Ruby Sparks was my most anticipated movie of the summer and it was the first time in a long while that I went in with high expectations and had them surpassed. Zoe Kazan’s script is touching, and unique, but it’s also brimmingly hilarious. And she and Paul Dano are hilarious in it. As directed by Little Miss Sunshine’s Jonathan Dayton and Valerie Faris,  Ruby Sparks strikes a balance that only Little Miss Sunshine has quite as effectively in recent years between comedy and depth.

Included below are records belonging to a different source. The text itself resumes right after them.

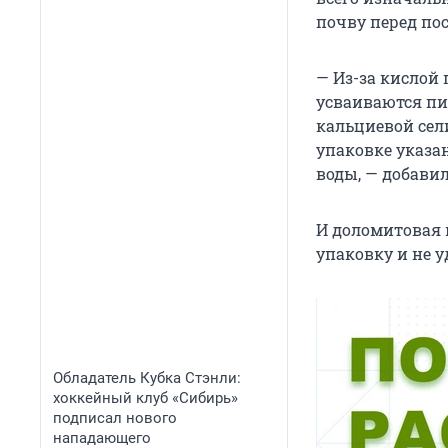
почву перед по
— Из-за кислой 
усваиваются пи
кальциевой сел
упаковке указан
воды, — добави
И доломитовая м
упаковку и не 
Обладатель Кубка Стэнли:
хоккейный клуб «Сибирь»
подписал нового
нападающего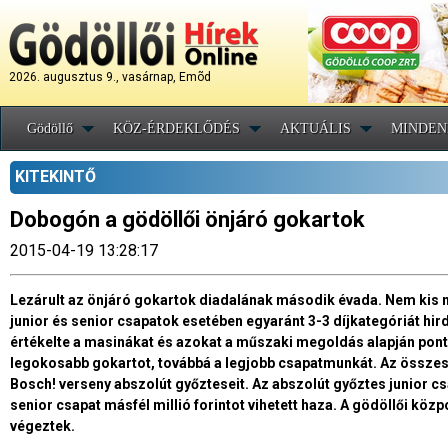
2026. augusztus 9., vasárnap, Emõd
Gödöllő
KÖZ-ÉRDEKLŐDÉS
AKTUÁLIS
MINDEN
KITEKINTŐ
Dobogón a gödöllői önjáró gokartok
2015-04-19 13:28:17
Lezárult az önjáró gokartok diadalának második évada. Nem kis n
junior és senior csapatok esetében egyaránt 3-3 díjkategóriát hi
értékelte a masinákat és azokat a műszaki megoldás alapján pontoz
legokosabb gokartot, továbbá a legjobb csapatmunkát. Az összesí
Bosch! verseny abszolút győzteseit. Az abszolút győztes junior csa
senior csapat másfél millió forintot vihetett haza. A gödöllői kö
végeztek.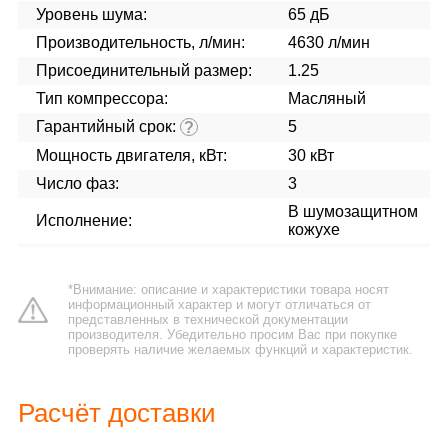
Уровень шума:
65 дБ
Производительность, л/мин:
4630 л/мин
Присоединительный размер:
1.25
Тип компрессора:
Масляный
Гарантийный срок:
5
?
Мощность двигателя, кВт:
30 кВт
Число фаз:
3
В шумозащитном
Исполнение:
кожухе
*Внимание: описание и характеристики товара носят
информационный характер и могут отличаться от
представленных в технической документации
производителя. Убедительно просим Вас при покупке
проверять наличие желаемых функций и характеристик.
Расчёт доставки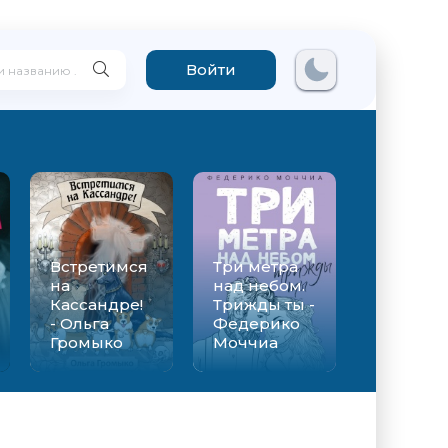
Войти
Встретимся
Три метра
на
над небом.
Кассандре!
Трижды ты -
- Ольга
Федерико
Громыко
Моччиа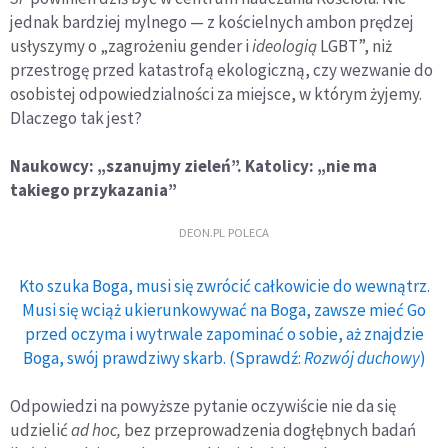
jednak bardziej mylnego — z kościelnych ambon prędzej
usłyszymy o „zagrożeniu gender i
ideologią
LGBT”, niż
przestrogę przed katastrofą ekologiczną, czy wezwanie do
osobistej odpowiedzialności za miejsce, w którym żyjemy.
Dlaczego tak jest?
Naukowcy: „szanujmy zieleń”. Katolicy: „nie ma
takiego przykazania”
DEON.PL POLECA
Kto szuka Boga, musi się zwrócić całkowicie do wewnątrz.
Musi się wciąż ukierunkowywać na Boga, zawsze mieć Go
przed oczyma i wytrwale zapominać o sobie, aż znajdzie
Boga, swój prawdziwy skarb. (Sprawdź:
Rozwój duchowy
)
Odpowiedzi na powyższe pytanie oczywiście nie da się
udzielić
ad hoc,
bez przeprowadzenia dogłębnych badań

The film’s origin story is adorable and the way that the characters suit their actors makes it all the more lovely. Kazan and Dano have been a couple for five years- her, a gregarious sparkplug; him, a cerebral loner- and while reading her upteenth draft of Ruby Sparks, Dano realized it’d been subconsciously written for them (cue the “awwwww”s). I’ve long loved Paul Dano; he’s both one of the best actors of his generation and one of the most overlooked. But now I love him more. Yes, for his superb performance as Calvin- Ruby Sparks’ neurotic and hermetic wunderkind-turned-struggling author who writes his dream girl only to find that she’s come to life- but also because he has fantastic taste in women and that makes me think even more highly of him.

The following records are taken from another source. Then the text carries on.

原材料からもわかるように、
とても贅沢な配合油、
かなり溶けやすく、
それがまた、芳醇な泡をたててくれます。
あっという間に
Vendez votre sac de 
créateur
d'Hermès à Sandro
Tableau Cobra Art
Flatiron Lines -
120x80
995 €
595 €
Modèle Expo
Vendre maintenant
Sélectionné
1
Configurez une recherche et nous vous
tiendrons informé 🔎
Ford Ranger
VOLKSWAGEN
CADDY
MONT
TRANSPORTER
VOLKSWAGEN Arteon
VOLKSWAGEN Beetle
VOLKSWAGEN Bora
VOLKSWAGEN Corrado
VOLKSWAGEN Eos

I’d never heard of Kazan before this film but she’s now one of my favourite people in Hollywood. She’s sweet and funny (not to mention heartbreaking) in the title role- that of Calvin’s fantasy girl- but mostly it’s her screenplay that has me in a tizzy. On one hand, it’s a well-drawn picture of self and society-imposed terror and the sympathetic dichotomy of an exceptional introvert thrust into then pushed out of the spotlight. Calvin is a character perfectly suited to Dano (he nails the anguish, the hope and the comedy all expertly) but Kazan’s portrait is so sharp that it’s hard to imagine any performance not getting straight to the heart of the guy. On the other hand, Calvin himself and all that he represents take a backsteat to an even more interesting examination of the quest for perfection and the ways we seek to control each other. When Ruby first appears, Calvin swears the he will never write another word about her, he’ll just be with her as she is. But as Ruby’s autonomy starts to pull her away from Calvin, he goes back to the typewriter. He makes her sad, he makes her happy, he makes her French, and nothing makes her better. The film has beautiful metaphorical ramifications and says more about human relationships than all sorts of movies with more “grounded reality” cred than a romantic comedy about a writer and his character. Kazan also takes the Manic Pixie Dream Girl trend and tips it on its head. Calvin writes Ruby as “a bit of a mess”- she’s cutesy/wacky and has very bad decision making skills- and he idealizes that immature outlandishness. But as his lovably simple brother Harry (Chris Messina in his best role yet) points out, “that’s not real” and eventually quirk wears.

The film is fleshed out with a cast of characters not as meticulously constructed as Calvin (and, in a different way, Ruby) but fully entertaining. The aforementioned Harry is probably my favourite  in his struggle to understand his impressive oddball of a brother and keep him from self destruction. Annette Bening plays their mother- a woman who used to play golf and has since gone full on hippie- with offbeat warmth. That character doesn’t get a lot of play, but the small detail of Calvin saying “it’s like she’s been brainwashed” informs his story immensely. His mother conforms to the man she is with (with Calvin and Harry’s dad, she was preppy; with Antonio Banderas’ goofy bohemian, she’s a goofy bohemian), the real-world reflection of the Ruby Sparks situation. Calvin’s slimy mentor (Steve Coogan) is simplistic (though Aasif Mandvi as your lit agent? Win) and some of the therapy scenes with Elliott Gould are over the top (was it really necessary for Calvin to crave a stuffed animal? He was so relatable up to that point!) but Ruby Sparks is otherwise as close to perfect as a film lampooning our societal and personal ideals of perfection can be. It’s a laugh-out-loud, cry-til-it-hurts, can’t-get-it-out-of-your-head movie and I couldn’t recommend it enough.